The tourists flooded in, and with a little encouragement they made enough noise to drown out even Gkika's first patients. Within a year, it was as if Mamma Gkika's had been there forever. It was an institution. And if Gkika casually mentioned her fellow generals sometimes, well, it wasn't strange if she mentioned her illustrious former patrons, was it?

It helped, of course, that the tourists didn't know much about the old Mechanicsburg.

They'd been coming for a few years now, since the Heterodyne Boys' legend had started to overrule older, darker tales. But they'd come slowly at first, and most from distant lands.
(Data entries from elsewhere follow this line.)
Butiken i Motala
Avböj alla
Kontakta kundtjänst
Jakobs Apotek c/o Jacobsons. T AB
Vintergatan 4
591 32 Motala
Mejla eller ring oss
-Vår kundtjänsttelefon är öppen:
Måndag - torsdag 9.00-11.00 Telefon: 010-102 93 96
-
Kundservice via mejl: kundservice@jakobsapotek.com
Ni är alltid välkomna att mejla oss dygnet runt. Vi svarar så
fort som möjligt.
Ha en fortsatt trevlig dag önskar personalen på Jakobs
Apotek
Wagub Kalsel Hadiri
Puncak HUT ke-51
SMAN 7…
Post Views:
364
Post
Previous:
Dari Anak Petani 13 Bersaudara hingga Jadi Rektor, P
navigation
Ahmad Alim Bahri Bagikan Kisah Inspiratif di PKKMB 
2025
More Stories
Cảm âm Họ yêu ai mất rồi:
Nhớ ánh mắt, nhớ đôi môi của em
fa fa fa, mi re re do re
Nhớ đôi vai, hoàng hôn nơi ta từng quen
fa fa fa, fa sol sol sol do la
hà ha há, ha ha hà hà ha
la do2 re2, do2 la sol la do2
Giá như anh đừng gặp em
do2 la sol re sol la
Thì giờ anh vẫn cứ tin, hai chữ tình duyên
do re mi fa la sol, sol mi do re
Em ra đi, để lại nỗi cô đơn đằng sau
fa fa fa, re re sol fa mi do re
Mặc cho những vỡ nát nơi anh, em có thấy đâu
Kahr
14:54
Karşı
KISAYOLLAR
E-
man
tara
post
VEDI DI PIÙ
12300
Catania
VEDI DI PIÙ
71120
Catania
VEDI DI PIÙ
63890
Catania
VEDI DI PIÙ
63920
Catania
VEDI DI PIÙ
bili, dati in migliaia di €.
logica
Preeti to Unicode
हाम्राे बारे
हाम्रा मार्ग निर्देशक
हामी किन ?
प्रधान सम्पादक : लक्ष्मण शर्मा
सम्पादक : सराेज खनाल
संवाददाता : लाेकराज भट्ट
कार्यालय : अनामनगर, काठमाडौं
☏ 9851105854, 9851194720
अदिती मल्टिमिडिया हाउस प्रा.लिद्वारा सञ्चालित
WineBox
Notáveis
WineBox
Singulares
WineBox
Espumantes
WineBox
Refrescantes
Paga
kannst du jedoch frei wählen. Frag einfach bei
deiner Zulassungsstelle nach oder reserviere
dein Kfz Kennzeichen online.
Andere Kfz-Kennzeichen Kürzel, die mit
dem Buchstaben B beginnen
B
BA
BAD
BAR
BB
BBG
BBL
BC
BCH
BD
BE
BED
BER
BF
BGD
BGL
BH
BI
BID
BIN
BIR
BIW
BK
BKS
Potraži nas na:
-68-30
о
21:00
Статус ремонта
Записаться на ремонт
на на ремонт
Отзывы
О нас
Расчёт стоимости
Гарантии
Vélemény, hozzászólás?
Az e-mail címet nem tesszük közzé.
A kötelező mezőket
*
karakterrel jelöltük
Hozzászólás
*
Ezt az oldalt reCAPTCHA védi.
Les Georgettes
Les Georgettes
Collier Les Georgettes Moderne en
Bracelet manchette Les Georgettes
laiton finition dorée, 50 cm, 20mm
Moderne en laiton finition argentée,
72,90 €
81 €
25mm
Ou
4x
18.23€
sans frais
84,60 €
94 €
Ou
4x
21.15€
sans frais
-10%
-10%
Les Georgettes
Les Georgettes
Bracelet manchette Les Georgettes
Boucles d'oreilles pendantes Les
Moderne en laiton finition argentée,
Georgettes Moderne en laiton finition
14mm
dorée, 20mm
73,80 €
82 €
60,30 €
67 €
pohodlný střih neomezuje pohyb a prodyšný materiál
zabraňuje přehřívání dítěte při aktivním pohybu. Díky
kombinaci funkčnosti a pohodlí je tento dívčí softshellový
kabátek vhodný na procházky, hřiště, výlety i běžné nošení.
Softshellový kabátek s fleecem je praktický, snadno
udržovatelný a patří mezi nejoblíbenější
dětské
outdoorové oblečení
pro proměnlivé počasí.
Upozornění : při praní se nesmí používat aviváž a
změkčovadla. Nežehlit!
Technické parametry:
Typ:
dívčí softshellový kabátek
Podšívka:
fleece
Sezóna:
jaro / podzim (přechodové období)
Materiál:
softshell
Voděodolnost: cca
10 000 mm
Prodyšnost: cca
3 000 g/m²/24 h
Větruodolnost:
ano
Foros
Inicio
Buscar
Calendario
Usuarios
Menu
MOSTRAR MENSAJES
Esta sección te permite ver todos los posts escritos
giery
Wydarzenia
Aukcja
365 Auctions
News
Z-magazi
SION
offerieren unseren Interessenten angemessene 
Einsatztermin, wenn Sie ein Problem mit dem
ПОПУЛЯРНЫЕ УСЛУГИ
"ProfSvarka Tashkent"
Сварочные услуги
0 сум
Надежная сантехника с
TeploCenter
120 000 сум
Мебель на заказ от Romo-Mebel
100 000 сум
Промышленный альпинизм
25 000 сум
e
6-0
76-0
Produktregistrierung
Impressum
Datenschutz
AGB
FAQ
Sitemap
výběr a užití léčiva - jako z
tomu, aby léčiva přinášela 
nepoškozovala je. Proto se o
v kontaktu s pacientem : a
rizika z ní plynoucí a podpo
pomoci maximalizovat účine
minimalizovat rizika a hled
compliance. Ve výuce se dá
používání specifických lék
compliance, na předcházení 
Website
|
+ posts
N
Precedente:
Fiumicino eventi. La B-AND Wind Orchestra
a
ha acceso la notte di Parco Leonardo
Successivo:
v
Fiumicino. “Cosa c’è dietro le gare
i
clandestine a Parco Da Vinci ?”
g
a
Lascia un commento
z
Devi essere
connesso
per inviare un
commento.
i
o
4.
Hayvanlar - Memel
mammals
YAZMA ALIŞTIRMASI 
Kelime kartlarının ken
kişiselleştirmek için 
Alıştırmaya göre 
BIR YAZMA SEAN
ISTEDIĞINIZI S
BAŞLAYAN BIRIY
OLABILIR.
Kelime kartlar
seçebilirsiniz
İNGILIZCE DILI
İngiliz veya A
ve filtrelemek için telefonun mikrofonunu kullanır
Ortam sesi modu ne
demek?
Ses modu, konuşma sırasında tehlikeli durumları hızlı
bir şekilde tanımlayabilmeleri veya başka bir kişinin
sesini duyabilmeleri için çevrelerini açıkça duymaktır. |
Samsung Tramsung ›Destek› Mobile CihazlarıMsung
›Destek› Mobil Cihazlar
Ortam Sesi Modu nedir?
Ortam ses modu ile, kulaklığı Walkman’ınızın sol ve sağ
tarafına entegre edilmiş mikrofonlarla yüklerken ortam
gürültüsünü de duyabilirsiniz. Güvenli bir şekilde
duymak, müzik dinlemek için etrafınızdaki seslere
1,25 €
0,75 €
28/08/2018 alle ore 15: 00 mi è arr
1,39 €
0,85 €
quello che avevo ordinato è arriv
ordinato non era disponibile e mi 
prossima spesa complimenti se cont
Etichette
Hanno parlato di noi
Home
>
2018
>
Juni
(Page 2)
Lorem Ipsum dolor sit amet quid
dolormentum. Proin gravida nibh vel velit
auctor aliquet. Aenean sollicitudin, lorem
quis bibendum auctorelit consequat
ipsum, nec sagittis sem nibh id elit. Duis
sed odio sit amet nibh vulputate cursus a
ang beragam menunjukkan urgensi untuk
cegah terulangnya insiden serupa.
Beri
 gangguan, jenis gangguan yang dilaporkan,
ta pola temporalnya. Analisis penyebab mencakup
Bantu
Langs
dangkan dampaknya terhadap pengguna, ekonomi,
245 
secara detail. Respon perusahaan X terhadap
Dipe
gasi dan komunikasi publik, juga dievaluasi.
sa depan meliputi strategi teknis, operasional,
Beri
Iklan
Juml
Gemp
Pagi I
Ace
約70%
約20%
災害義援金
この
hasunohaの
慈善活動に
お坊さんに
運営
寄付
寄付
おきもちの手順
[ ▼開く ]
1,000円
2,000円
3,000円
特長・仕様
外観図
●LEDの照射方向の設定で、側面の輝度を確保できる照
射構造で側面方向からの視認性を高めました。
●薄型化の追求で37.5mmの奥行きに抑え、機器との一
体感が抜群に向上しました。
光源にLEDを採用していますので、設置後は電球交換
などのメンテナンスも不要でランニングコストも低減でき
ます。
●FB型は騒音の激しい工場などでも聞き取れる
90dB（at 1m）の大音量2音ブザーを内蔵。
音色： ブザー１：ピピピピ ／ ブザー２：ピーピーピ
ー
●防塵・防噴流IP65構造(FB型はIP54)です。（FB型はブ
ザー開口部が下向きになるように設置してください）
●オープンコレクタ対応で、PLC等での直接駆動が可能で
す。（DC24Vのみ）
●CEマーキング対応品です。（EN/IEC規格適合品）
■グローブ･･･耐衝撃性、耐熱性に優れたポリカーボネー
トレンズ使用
Those nearer by had taken longer to get over their healthy fear of the place.

Some knew about the old J?ger bar; some even knew that its proprietor had been a General named Gkika. But at a distance, in a fine dress and finer hair, surrounded by her girls in their costumes—no one would take Gkika for a General now. Not if she didn't want them to.

Easy enough to let people assume that the name was a happy accident, or another bit of trickery. Easy enough to hide the real J?ger among the fakes, and the real past among half-remembered rumors.

The hospital section grew more crowded with every year; the bar above grew louder to compensate. With every army J?ger too injured to fight on, she heard from her peers on the Castle; and each time, the news was the same: No changes. No Heterodyne. Keep waiting.

Gkika tended her patients, kept them too busy to despair—and herself, too.

Sometimes it was difficult. But at least she still had her hobby.